Pierwszą część niespodziewanie lepiej rozpoczęły tomaszowianki, bo wygrywały nawet 8:5. Wtedy do pracy zabrała się jednak Paula Rauch, która była nie do zatrzymania. Sporo punktów liderka Szóstki zdobyła zwłaszcza po świetnych zagrywkach.
Dlatego gospodynie niewielką stratę szybko zamieniły na bezpieczne prowadzenie i ostatecznie okazały się lepsze o cztery "oczka” (25:21). W drugiej partii trener Kaniewski zdecydował się sprawdzić na co stać jego rezerwowe. Niestety, okazało się, że na niewiele, bo przyjezdne przegrały do 15 i miały wielkie kłopoty z przyjęciem, a w kilku sytuacjach zabrakło komunikacji między zawodniczkami.
Trzeci set od początku należał do drużyny z Biłgoraja, która kontrolowała wydarzenia na parkiecie prowadząc różnicą czterech, pięciu punktów. Stopniowo Tomasovia odrabiała jednak starty i zdołały nawet doprowadzić do remisu – po 16. W końcówce, w pojedynku doświadczenia z młodością górą były bardziej ograne siatkarki Szóstki i wygrały 25:22.

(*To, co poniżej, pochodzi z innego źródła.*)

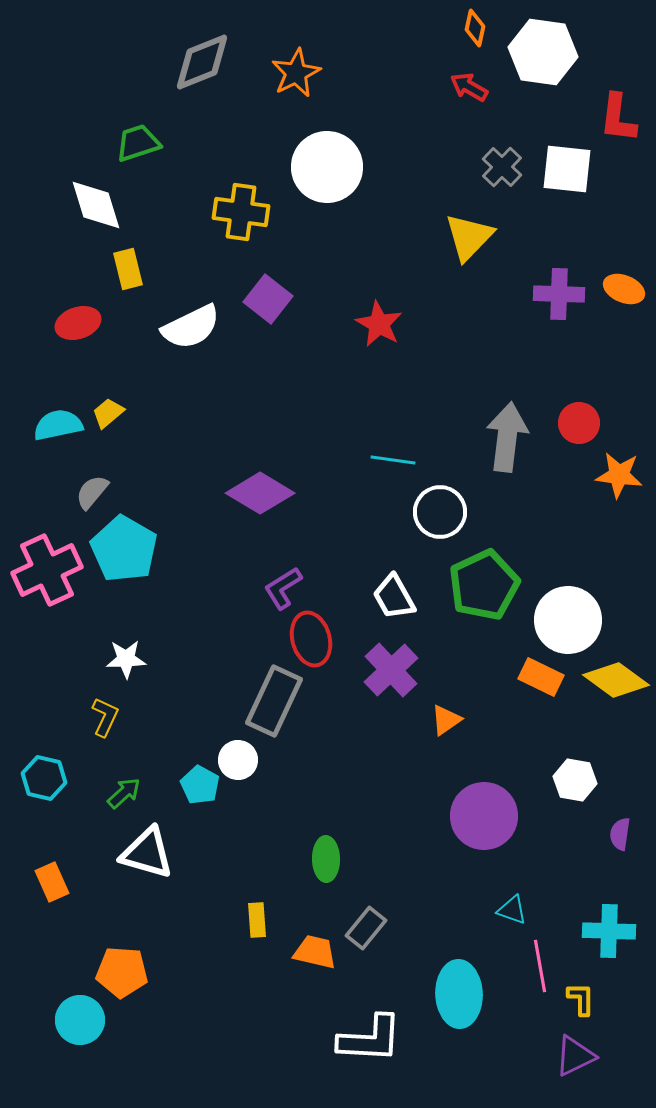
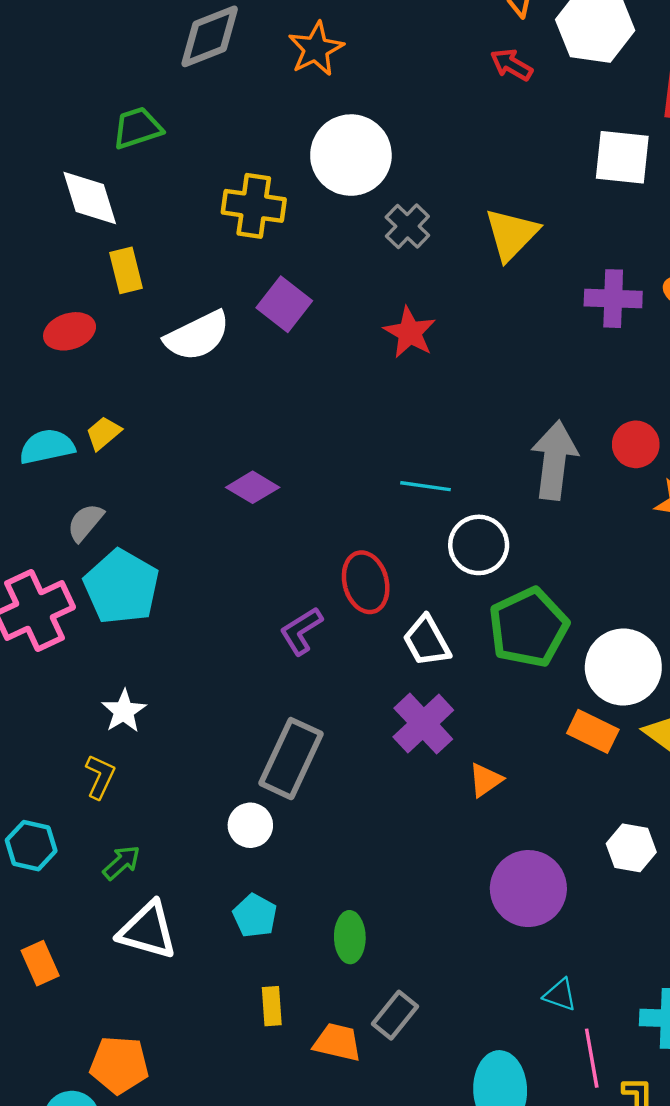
gray cross: (502, 167) -> (407, 226), moved
purple diamond: (260, 493) -> (253, 487), moved, size x0.7
red ellipse: (311, 639) -> (366, 582), moved
white star: (126, 659) -> (124, 711), turned -30
cyan pentagon: (200, 785) -> (255, 916), moved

– Kluczem do naszego sukcesu była świetna, silna zagrywka w wykonaniu Pauli Rauch, a także taktyczna Magdy Baneckiej i Sylwii Chmiel. Dzięki temu praktycznie od początku do końca mieliśmy ten mecz pod kontrolą – ocenia szkoleniowiec gospodarzy.

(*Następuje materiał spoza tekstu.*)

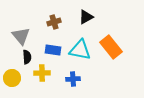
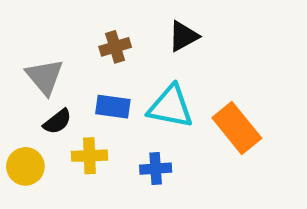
orange rectangle: (111, 47) -> (237, 128), moved
black semicircle: (27, 57) -> (57, 122), turned 56

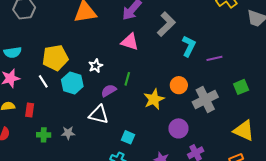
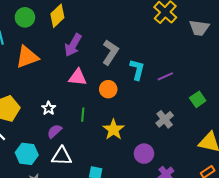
cyan hexagon: (72, 83) -> (27, 154), moved
orange circle: (179, 85) -> (108, 89), moved
purple semicircle: (109, 91) -> (54, 131), moved
gray cross: (205, 100) -> (165, 119), size x0.7

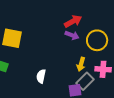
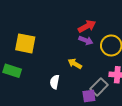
yellow arrow: (81, 64) -> (75, 64), moved, turned 104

Szóstka Biłgoraj – Tomasovia Tomaszów Lubelski 3:0 (25:21, 25:15, 25:22)
Szóstka: Filipowicz, S. Chmiel, Wszoła, Rauch, Banecka, Kundera, Bębenek (libero) oraz Gorczyca.
Tomasovia: Głaz, Słonecka, Świerszcz, Kołosińska, Romaszko, K. Chmiel, Tomala (libero) oraz Broszkiewicz, Kowalska, Czerniawska.
Widzów: 500.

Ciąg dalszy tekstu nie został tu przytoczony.